The Hizbullah effort was deemed a violation of the United Nations
Security Council-arranged ceasefire that ended the Lebanon war in 2006.
Under the council resolution, Hizbullah was banned from maintaining a
presence south of Lebanon's Litani River.
The Hizbullah weapons were said to include air defense systems, such as
the SA-8 and SA-18. The sources said Hizbullah has also stockpiled rockets
with a range of more than 200 kilometers.
Over the last year, the sources said, Hizbullah has been smuggling
rockets, rocket-propelled grenades, assault rifles and other weapons into
villages near the Israeli border. They said Hizbullah, which deployed both
fulltime and reserve units, began operations in Shi'ite villages and moved
to Christian and Sunni communities.
Israeli Defense Minister Ehud Barak said Hizbullah has accumulated more
than 40,000 missiles and rockets. Barak said he expected Hizbullah to use
these weapons in any conflict with Israel.
"If there is a conflict on our northern border, we will use all
necessary force," Barak said.
The Hizbullah effort in Sunni villages has been quietly discouraged by
the government in Beirut. In mid-August, residents of Marwahin fought
Hizbullah operatives who tried to bring weapons into the village, about two
kilometers from the Israeli border community of Zirit.
The Israel Army, which closely monitors the border with ground and air
surveillance, photographed a gun battle between Hizbullah and Sunni
villagers. Lebanese Army troops were summoned and stopped the fighting.
In the Israel Army video, released on Aug. 25, Marwahin residents were
seen attacking Hizbullah operatives, who fled to an unmarked vehicle.

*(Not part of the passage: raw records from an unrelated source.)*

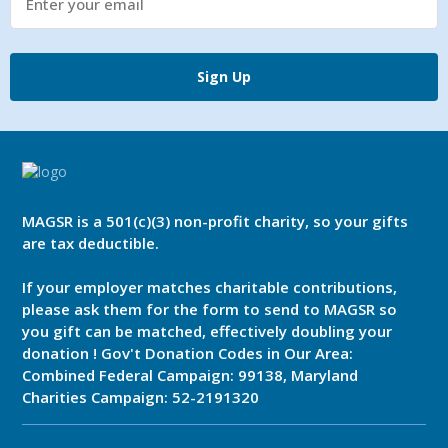
made for my dear friend. It doesn’t say half as
much as I’d like to say, or contain half as
many pictures as I’d like to include, but I think
Sign Up
it helps capture his life with us and the
journey we had together. All the best,
Dave Crout
MAGSR is a 501(c)(3) non-profit charity, so your gifts
are tax deductible.
If your employer matches charitable contributions,
please ask them for the form to send to MAGSR so
you gift can be matched, effectively doubling your
donation ! Gov't Donation Codes in Our Area:
Combined Federal Campaign: 99138, Maryland
Charities Campaign: 52-2191320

soldiers blocked the Sunni residents from reaching the Hizbullah sport
Military sources said the clash was a rare demonstration of opposition
by Lebanese to the Hizbullah deployment near the Israeli border. They said
in most cases Hizbullah efforts to purchase or rent homes in border villages
did not encounter resistance.
"It is clear that Hizbullah wants to return the Israeli-Lebanese border
to the same state that existed on the eve of the  war," the source
said. "The difference is we are more aware of their activities."